Items from a data source =

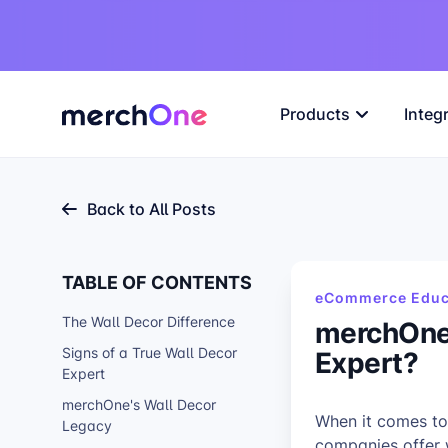
Products
Integ
Back to All Posts
TABLE OF CONTENTS
eCommerce Educ
The Wall Decor Difference
merchOne 
Expert?
Signs of a True Wall Decor
Expert
merchOne's Wall Decor
When it comes to
Legacy
companies offer w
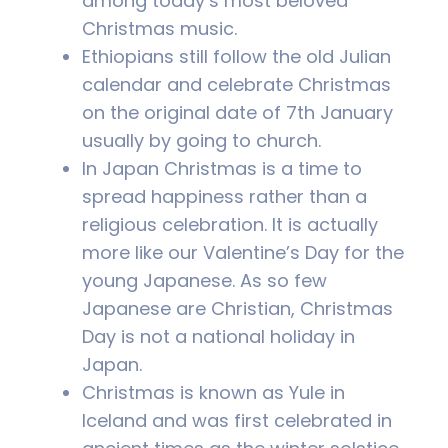
among today’s most beloved
Christmas music.
Ethiopians still follow the old Julian
calendar and celebrate Christmas
on the original date of 7th January
usually by going to church.
In Japan Christmas is a time to
spread happiness rather than a
religious celebration. It is actually
more like our Valentine’s Day for the
young Japanese. As so few
Japanese are Christian, Christmas
Day is not a national holiday in
Japan.
Christmas is known as Yule in
Iceland and was first celebrated in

YOUR TASK = Copy out, in full, each line above that has the word "Christmas" in it.

YOUR RESPONSE =
Christmas music.
calendar and celebrate Christmas
In Japan Christmas is a time to
Japanese are Christian, Christmas
Christmas is known as Yule in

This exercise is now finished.